Model of the short- and long-term effects of PT-specific RARα KO. Short-term (acute/3 d post-tam) effects of RARα loss in segment 1 (S1) of PTs are mitochondrial distress, autophagy, mitophagy, and apoptosis. Surviving RARα negative PT cells enter a repair cycle during which they de-differentiate and proliferate to replace injured PT cells. However, RARα loss is sufficient to cause prolonged (chronic/>3 mo post-tam) injury without any external stimuli.
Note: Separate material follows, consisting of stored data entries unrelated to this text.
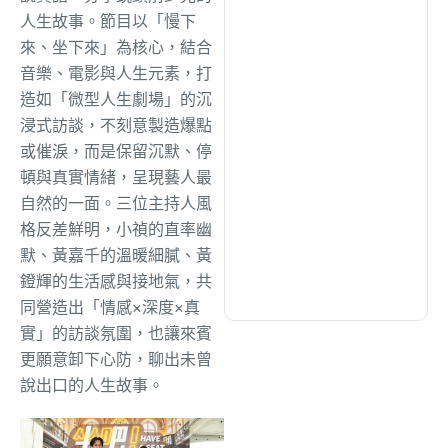
綜合
(1298)
人生故事。節目以「慢下
來、坐下來」為核心，結合
音樂、電影與人生元素，打
文教
(931)
造如「微型人生劇場」的沉
浸式訪談，不刻意製造爆點
生活
(726)
或催淚，而是保留沉默、停
頓與真實情緒，呈現藝人最
自然的一面。三位主持人風
娛樂
(631)
格反差鮮明，小禎的直率幽
默、黃嘉千的溫暖細膩、黃
醫療
(594)
鐙輝的生活感與接地氣，共
同營造出「情感×深度×真
實」的訪談氛圍，也讓來賓
更願意卸下心防，聊出未曾
說出口的人生故事。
Injured S1 PT cells secrete TGF-β1, activating residential fibroblasts to myofibroblasts and leading to ECM deposition and interstitial fibrosis.

Fig. 7.

RARα deletion in PTs leads to impaired kidney function without impacting glycemic control. (A) Serum Creatinine (mg/dL) of GC^ERRARαΔ males (n = 4) and females (n = 5) 3 d post-tamoxifen and age-matched wild-type males (n = 3) and females (n = 4). (B) Serum Creatinine (mg/dL) of GC^ERRARαΔ males (n = 3) and females (n = 5) 3 mo post-tamoxifen and age-matched wild-type males and females (n = 5/group). (C) Serum Creatinine (mg/dL) of GC^ERRARαΔ males (n = 4) and females (n = 5) 4.5 mo post-tamoxifen and age-matched wild-type males and females (n = 5/group). (D) BUN (mg/dL) of GC^ERRARαΔ males (n = 4) and females (n = 5) 3 d post-tamoxifen and age-matched wild-type males and females (n = 4/group). (E) BUN (mg/dL) of GC^ERRARαΔ males (n = 4) and females (n = 5) 3 mo post-tamoxifen and age-matched wild-type males and females (n = 5/group). (F) β2m of serum (μg/mL) from GC^ERRARαΔ males and females 4.5 mo post-tamoxifen (n = 5/group) and age-matched wild-type males and females (n = 5/group). (G) Urine β2m (pg/L) to creatinine (pg/L) ratio (UβCR) of GC^ERRARαΔ males (n = 3) and females (n = 4) 4.5 mo post-tamoxifen and age-matched wild-type males (n = 3) and females (n = 6). Error bars represent SD. *P < 0.05 and ***P < 0.001.